[[ Provided material, beginning ]]
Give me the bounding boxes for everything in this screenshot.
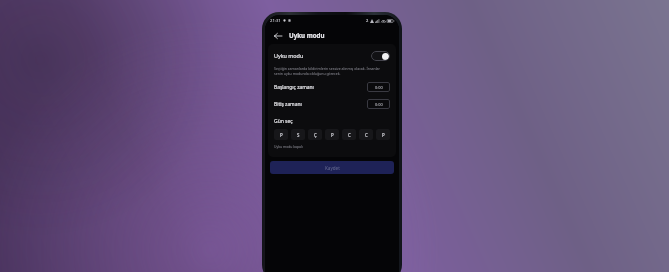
button[interactable]: Ç	[308, 129, 322, 140]
button[interactable]: P	[325, 129, 339, 140]
button[interactable]: C	[359, 129, 373, 140]
staticText: Uyku modu kapalı	[274, 144, 303, 149]
staticText: Gün seç	[274, 118, 293, 125]
staticText: Başlangıç zamanı	[274, 84, 314, 91]
button[interactable]: Bitiş zamanı	[274, 99, 390, 109]
button[interactable]: Back	[271, 29, 284, 42]
staticText: Uyku modu	[274, 52, 304, 59]
staticText: Bitiş zamanı	[274, 101, 302, 108]
staticText: P	[280, 132, 283, 138]
staticText: P	[382, 132, 385, 138]
staticText: Seçtiğin zamanlarda bildirimlerin sessiz…	[274, 66, 381, 76]
staticText: C	[365, 132, 368, 138]
staticText: Ç	[314, 132, 317, 138]
button[interactable]: Kaydet	[270, 161, 394, 174]
staticText: 0:00	[375, 85, 383, 90]
staticText: S	[297, 132, 300, 138]
staticText: 2	[366, 18, 369, 23]
button[interactable]: Uyku modu toggle	[371, 51, 390, 61]
button[interactable]: S	[291, 129, 305, 140]
staticText: Kaydet	[325, 165, 340, 171]
staticText: 21:31	[270, 18, 281, 24]
button[interactable]: Uyku modu	[274, 49, 390, 62]
staticText: 0:00	[375, 102, 383, 107]
button[interactable]: C	[342, 129, 356, 140]
button[interactable]: Başlangıç zamanı	[274, 82, 390, 92]
staticText: P	[331, 132, 334, 138]
button[interactable]: P	[376, 129, 390, 140]
button[interactable]: P	[274, 129, 288, 140]
staticText: C	[348, 132, 351, 138]
staticText: Uyku modu	[289, 31, 325, 39]
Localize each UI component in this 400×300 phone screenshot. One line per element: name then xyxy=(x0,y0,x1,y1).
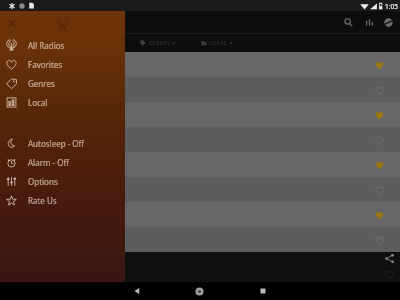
button[interactable]: Autosleep - Off xyxy=(0,134,125,153)
button[interactable]: Favorite xyxy=(0,52,400,77)
staticText: Local xyxy=(28,97,48,108)
button[interactable]: Back xyxy=(112,282,162,300)
button[interactable]: Recents xyxy=(238,282,288,300)
button[interactable]: Favorite xyxy=(369,155,389,175)
button[interactable]: Home xyxy=(174,282,224,300)
button[interactable]: LOCAL xyxy=(199,37,235,48)
button[interactable]: Favorite xyxy=(369,130,389,150)
staticText: All Radios xyxy=(28,40,65,51)
button[interactable]: Favorite xyxy=(0,202,400,227)
staticText: 1:05 xyxy=(385,2,398,11)
button[interactable]: Favorite xyxy=(0,127,400,152)
staticText: Alarm - Off xyxy=(28,157,69,168)
button[interactable]: Favorite xyxy=(0,177,400,202)
button[interactable]: Favorite xyxy=(0,77,400,102)
button[interactable]: Favorites xyxy=(0,55,125,74)
staticText: LOCAL xyxy=(209,39,227,46)
button[interactable]: Genres xyxy=(0,74,125,93)
staticText: GENRES xyxy=(148,39,170,46)
button[interactable]: Favorite xyxy=(0,227,400,252)
button[interactable]: Profile xyxy=(378,12,398,32)
button[interactable]: Alarm - Off xyxy=(0,153,125,172)
button[interactable]: Favorite xyxy=(369,180,389,200)
button[interactable]: Favorite xyxy=(369,205,389,225)
staticText: Genres xyxy=(28,78,55,89)
button[interactable]: Favorite xyxy=(369,80,389,100)
button[interactable]: Favorite xyxy=(369,105,389,125)
staticText: Rate Us xyxy=(28,195,57,206)
button[interactable]: All Radios xyxy=(0,36,125,55)
button[interactable]: Favorite xyxy=(0,102,400,127)
button[interactable]: Rate Us xyxy=(0,191,125,210)
staticText: Favorites xyxy=(28,59,63,70)
staticText: Autosleep - Off xyxy=(28,138,85,149)
button[interactable]: Favorite xyxy=(369,230,389,250)
button[interactable]: Close drawer xyxy=(3,15,19,31)
button[interactable]: Local xyxy=(0,93,125,112)
button[interactable]: Share xyxy=(383,252,396,265)
button[interactable]: Favorite xyxy=(0,152,400,177)
button[interactable]: GENRES xyxy=(138,37,178,48)
button[interactable]: Equalizer xyxy=(359,12,379,32)
button[interactable]: Favorite xyxy=(369,55,389,75)
staticText: Options xyxy=(28,176,58,187)
button[interactable]: Options xyxy=(0,172,125,191)
button[interactable]: Search xyxy=(338,12,358,32)
button[interactable]: Favorite xyxy=(383,268,396,281)
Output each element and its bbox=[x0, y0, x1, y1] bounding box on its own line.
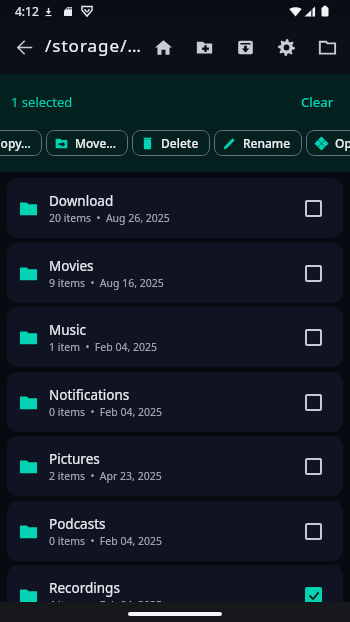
[[ Provided material, end ]]
Copy each line of the material where "bounding" is found.

Completed exercise →
Give me the bounding boxes for everything in this screenshot.
Output each element and its bbox=[x0, y0, x1, y1] bounding box on its own line.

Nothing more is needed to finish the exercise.